Brian Milne, Refined Fuels Editor, Telvent DTN
Retail gasoline prices across the United States will continue to decline, as the impact of tumbling wholesale costs pull pump prices lower. Since posting a 15-month high in early January, wholesale gasoline costs are down nearly 9%, while retail prices have just inched lower. That lag in the pass through savings will continue to pressure retail prices into February.
Metropolitan gasoline markets across the country are being driven by national themes, with local markets typically flush with supply. One exception is markets in California, with the state’s wholesale market transitioning to more stringent gasoline specifications.
This is a seasonal change, with regulatory guidelines requiring a lower release of vapor emissions after allowing for a higher RVP release in the winter.
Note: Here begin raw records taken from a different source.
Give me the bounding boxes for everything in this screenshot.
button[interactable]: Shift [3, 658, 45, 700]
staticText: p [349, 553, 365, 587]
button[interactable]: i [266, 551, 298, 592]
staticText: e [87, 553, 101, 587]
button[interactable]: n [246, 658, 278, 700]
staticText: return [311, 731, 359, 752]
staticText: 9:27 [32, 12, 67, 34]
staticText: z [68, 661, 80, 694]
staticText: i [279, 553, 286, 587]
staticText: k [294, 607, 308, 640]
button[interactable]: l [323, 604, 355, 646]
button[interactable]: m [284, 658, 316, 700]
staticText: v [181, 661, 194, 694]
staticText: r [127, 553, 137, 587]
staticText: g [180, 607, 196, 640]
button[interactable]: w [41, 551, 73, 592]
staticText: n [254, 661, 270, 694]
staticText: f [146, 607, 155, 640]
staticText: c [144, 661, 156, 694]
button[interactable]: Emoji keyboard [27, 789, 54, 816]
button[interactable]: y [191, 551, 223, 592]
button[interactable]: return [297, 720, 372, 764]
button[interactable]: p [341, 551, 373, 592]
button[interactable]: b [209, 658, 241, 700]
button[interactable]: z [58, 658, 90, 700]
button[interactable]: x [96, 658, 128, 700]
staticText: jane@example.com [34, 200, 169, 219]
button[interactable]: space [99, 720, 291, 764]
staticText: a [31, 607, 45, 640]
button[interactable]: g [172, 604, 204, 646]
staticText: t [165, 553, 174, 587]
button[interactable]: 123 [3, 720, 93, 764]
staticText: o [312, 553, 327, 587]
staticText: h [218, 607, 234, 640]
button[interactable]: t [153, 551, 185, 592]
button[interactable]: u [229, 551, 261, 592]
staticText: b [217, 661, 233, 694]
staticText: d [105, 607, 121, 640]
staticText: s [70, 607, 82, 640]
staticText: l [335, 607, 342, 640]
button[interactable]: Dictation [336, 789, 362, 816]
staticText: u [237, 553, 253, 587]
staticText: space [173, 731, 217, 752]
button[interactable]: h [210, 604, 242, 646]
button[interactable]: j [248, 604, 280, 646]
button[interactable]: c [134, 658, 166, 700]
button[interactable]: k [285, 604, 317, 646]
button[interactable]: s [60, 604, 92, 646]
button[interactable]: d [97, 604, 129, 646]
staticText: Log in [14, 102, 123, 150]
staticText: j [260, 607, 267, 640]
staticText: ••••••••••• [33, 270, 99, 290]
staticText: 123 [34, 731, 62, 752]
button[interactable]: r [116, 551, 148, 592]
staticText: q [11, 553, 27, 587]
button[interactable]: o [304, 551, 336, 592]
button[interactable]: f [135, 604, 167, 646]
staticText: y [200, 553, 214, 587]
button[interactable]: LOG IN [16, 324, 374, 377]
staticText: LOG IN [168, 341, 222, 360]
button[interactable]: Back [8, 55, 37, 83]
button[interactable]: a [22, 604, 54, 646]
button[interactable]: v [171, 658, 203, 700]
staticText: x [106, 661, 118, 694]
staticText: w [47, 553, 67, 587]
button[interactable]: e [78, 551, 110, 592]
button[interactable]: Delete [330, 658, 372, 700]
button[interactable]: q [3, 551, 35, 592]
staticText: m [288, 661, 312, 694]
Vapor emissions are sensitive to warmer weather, so regulations schedule these adjustments in RVP. Typically as markets make a seasonal change to the more stringent specifications, wholesale prices increase.
Overly optimistic financial oil markets priced in increasing demand for fuel in 2010, betting that the ongoing economic recovery would trigger more drivers on U.S. roadways. However, preliminary data continues to show weak demand for gasoline while national stockpiles of the fuel are increasing. A stubbornly high unemployment rate at 10 percent appears to be a drag on the gasoline consumption rate, which historically has always weighed on demand.
In fact, preliminary data details a modest decline in gasoline demand over the most recent monthly period compared with the same time a year ago when the US was in recession but had a lower unemployment rate.
There has also been a bearish shift in sentiment for the broader markets. The more optimistic of these tones are calling for a slower economic recovery while there is now frequent talk of the very real possibility of a double dip recession.
A crackdown on lending in China, which has helped to accelerate their ever expanding economy, was also a shot across the bow for commodity bulls. China’s expansion has included a voracious appetite for commodities that has triggered high global demand for products from oil to steel over the past several years.
Recently, easy lending requirements by the country has raised concern that Beijing would be confronting a bubble of their own, with the tightening in borrowing seen cutting into the country’s demand for oil.
The oil markets remain extremely volatile and could again reverse higher. However, the current downturn appears to have more to run, potentially dropping wholesale costs another 15 cents per gallon or more over the coming weeks. Indeed, gasoline prices typically post an annual low between December and February. So, market factors are aligning for a big drop in prices not too long after the US average for gasoline rocketed to its highest price point since October 2008.
View DTN’s Weekly and Historical Gas Prices.
About the Author
Brian L. Milne is the Refined Fuels Editor for Telvent DTN-a leading business-to-business provider of real-time commodity information services. Milne has been focused on the energy industry for more than 14 years as an analyst, journalist and editor. He can be reached at firstname.lastname@example.org.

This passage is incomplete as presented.